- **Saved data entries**
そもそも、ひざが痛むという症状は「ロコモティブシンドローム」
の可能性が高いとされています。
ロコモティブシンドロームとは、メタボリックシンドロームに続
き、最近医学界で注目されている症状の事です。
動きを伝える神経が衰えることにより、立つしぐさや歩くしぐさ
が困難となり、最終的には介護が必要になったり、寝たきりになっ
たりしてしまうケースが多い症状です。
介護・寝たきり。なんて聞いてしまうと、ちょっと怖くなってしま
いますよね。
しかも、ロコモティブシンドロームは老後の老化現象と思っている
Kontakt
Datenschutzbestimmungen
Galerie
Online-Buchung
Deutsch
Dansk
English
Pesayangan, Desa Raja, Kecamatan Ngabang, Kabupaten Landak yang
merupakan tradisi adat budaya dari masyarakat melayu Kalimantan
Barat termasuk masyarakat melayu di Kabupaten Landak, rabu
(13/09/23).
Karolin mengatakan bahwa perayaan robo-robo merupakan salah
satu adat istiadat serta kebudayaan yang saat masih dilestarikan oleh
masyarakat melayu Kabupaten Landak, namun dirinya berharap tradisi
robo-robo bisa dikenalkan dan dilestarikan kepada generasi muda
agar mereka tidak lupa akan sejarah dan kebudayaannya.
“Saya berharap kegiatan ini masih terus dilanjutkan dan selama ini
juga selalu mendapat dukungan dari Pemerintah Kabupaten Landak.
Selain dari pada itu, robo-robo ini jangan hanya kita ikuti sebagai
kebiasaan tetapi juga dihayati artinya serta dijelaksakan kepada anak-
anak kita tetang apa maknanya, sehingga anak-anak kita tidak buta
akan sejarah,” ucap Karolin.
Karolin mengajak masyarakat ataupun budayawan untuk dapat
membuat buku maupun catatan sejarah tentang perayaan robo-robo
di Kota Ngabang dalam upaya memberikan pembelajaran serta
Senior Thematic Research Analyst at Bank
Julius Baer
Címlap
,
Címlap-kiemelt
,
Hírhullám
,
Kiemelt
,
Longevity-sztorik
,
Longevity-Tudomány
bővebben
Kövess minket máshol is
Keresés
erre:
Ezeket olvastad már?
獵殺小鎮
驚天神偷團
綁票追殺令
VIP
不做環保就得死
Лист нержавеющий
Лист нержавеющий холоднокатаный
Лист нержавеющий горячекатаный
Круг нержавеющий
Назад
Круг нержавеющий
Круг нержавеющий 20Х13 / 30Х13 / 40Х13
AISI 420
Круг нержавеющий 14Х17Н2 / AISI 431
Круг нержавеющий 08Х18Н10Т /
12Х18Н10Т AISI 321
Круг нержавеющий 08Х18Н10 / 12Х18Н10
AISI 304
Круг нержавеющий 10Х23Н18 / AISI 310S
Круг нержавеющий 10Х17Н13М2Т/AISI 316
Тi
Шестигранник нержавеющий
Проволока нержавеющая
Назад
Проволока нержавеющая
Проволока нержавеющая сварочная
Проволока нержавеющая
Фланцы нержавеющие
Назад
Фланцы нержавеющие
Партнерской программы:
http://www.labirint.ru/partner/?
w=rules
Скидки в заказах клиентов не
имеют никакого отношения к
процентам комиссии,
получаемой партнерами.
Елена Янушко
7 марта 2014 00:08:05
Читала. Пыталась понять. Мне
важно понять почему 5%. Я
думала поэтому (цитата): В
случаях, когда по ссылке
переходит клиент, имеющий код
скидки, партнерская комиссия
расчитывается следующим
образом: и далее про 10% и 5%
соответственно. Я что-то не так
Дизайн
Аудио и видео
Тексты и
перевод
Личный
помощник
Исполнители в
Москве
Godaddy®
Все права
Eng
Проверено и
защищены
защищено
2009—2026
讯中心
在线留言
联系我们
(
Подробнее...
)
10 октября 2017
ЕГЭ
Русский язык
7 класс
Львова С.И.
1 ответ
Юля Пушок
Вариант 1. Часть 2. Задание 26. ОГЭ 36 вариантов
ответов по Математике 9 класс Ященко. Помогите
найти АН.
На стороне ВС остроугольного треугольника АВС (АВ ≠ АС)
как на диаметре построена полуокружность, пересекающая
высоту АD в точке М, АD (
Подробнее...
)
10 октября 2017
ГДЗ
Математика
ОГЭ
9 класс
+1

- **What you have to do**
Only the lines above starting at the line that holds "介護・寝たきり。なんて聞いてしまうと、ちょっと怖くなってしま" and ending at the line that holds "Karolin mengatakan bahwa" are to be repeated, exactly and in full.

- **Problem solution**
介護・寝たきり。なんて聞いてしまうと、ちょっと怖くなってしま
いますよね。
しかも、ロコモティブシンドロームは老後の老化現象と思っている
Kontakt
Datenschutzbestimmungen
Galerie
Online-Buchung
Deutsch
Dansk
English
Pesayangan, Desa Raja, Kecamatan Ngabang, Kabupaten Landak yang
merupakan tradisi adat budaya dari masyarakat melayu Kalimantan
Barat termasuk masyarakat melayu di Kabupaten Landak, rabu
(13/09/23).
Karolin mengatakan bahwa perayaan robo-robo merupakan salah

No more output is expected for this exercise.